* _What you need to do_: Shown below is a listing with pictures; reproduce exactly, and only, the lines between the ones containing "Характеристики" and "Email Address", inclusive, leaving the pictures out.

* _Records provided_:
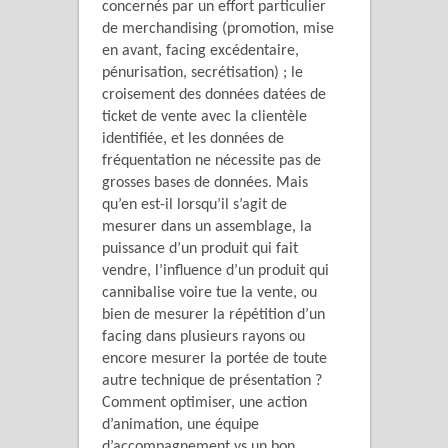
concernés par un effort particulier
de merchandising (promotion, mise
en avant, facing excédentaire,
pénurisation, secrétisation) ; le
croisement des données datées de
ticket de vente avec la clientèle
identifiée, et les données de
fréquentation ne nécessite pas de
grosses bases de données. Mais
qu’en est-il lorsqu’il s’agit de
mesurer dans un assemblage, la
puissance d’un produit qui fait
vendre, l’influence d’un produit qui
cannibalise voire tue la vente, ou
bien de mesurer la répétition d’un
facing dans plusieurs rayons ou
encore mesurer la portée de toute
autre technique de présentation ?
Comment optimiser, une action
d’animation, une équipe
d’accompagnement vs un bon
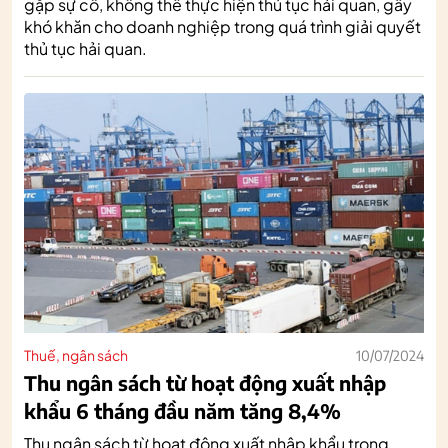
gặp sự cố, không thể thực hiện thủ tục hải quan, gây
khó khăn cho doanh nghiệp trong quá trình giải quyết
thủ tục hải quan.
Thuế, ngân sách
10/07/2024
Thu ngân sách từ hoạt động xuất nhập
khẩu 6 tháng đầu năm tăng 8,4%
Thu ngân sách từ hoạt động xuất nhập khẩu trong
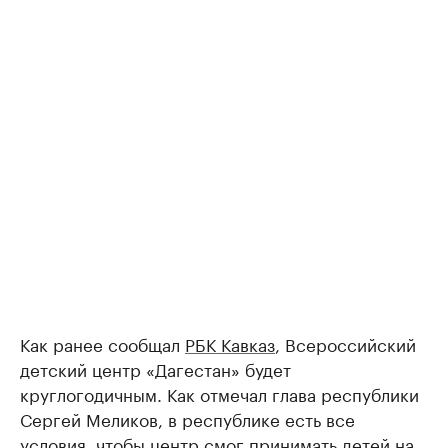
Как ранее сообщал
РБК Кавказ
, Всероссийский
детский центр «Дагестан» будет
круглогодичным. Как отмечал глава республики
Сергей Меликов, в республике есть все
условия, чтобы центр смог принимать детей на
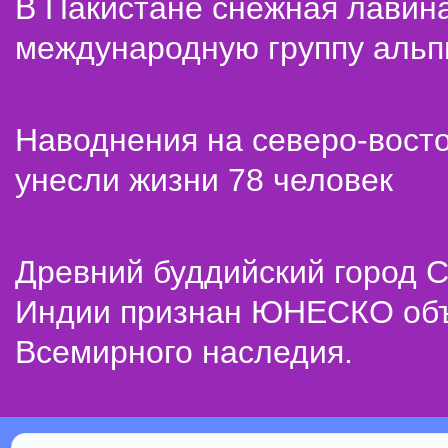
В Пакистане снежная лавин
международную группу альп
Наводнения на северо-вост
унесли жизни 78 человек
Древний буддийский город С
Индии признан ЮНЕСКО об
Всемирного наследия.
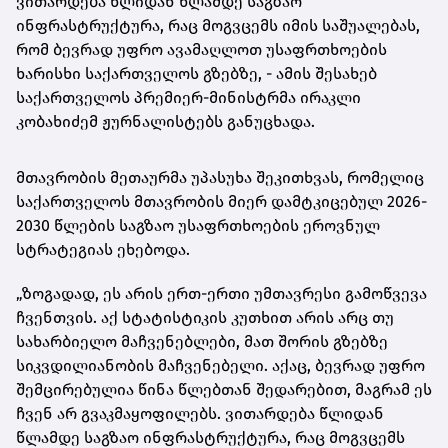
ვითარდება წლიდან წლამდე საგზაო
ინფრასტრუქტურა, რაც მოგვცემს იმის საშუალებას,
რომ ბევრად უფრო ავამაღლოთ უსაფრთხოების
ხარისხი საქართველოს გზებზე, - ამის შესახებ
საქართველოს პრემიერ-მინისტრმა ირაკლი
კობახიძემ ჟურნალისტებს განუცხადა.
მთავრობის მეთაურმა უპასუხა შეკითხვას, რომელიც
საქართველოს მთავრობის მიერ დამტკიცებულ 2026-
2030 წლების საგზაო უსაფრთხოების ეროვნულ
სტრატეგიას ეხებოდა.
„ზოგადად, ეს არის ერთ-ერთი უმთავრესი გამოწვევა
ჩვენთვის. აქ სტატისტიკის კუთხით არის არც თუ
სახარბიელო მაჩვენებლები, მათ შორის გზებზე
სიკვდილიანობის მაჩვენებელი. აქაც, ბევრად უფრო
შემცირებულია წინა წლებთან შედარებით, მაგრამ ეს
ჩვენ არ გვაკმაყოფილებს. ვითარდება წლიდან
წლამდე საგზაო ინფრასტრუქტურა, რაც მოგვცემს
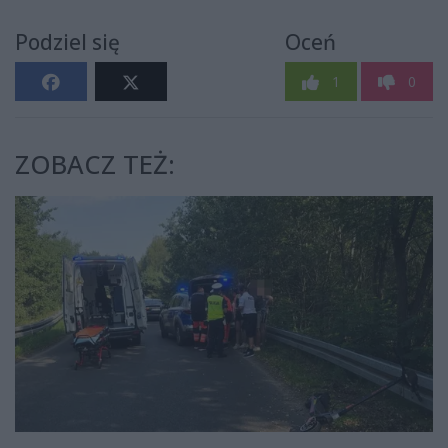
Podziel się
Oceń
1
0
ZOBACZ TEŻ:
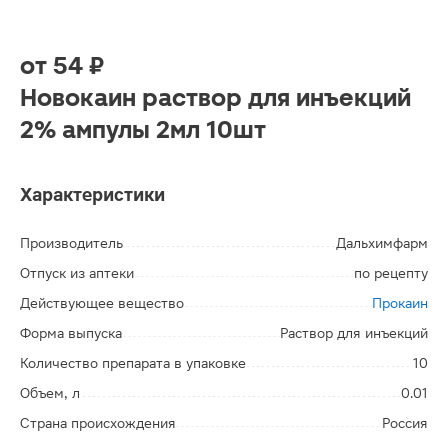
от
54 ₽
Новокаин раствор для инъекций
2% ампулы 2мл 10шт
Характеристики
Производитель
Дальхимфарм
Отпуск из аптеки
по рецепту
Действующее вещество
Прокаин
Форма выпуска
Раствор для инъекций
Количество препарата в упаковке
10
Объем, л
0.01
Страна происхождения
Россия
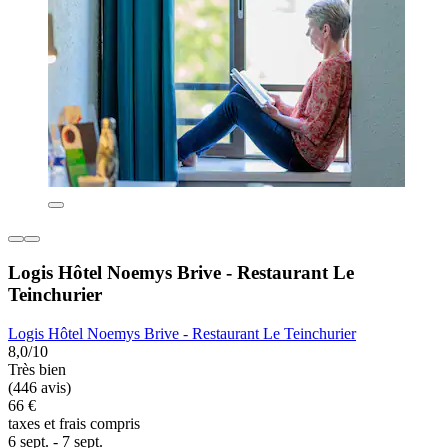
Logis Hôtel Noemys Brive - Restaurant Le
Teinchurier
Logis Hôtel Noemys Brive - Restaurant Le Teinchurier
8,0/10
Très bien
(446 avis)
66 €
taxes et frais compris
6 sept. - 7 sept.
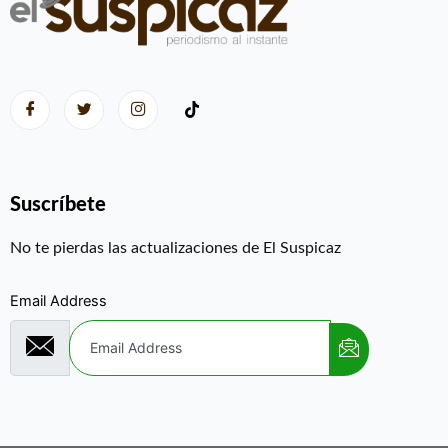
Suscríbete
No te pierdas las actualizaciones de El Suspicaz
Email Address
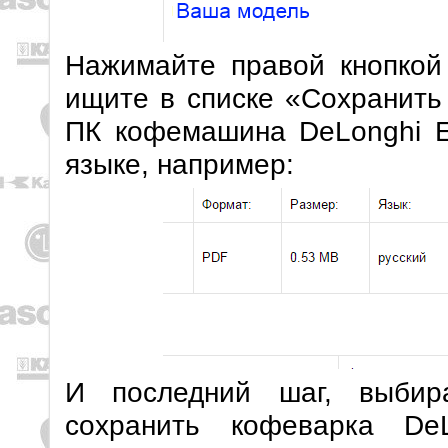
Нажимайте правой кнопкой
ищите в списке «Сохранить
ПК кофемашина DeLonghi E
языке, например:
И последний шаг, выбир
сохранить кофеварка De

* _Response for this exercise_:
Характеристики
Производитель
Дальхимфарм
Отпуск из аптеки
по рецепту
Действующее вещество
Прокаин
Форма выпуска
Раствор для инъекций
Количество препарата в упаковке
10
Объем, л
0.01
Страна происхождения
Россия
Logis Hôtel Noemys Brive - Restaurant Le
Teinchurier
Logis Hôtel Noemys Brive - Restaurant Le Teinchurier
8,0/10
Très bien
(446 avis)
66 €
taxes et frais compris
6 sept. - 7 sept.
Suscríbete
No te pierdas las actualizaciones de El Suspicaz
Email Address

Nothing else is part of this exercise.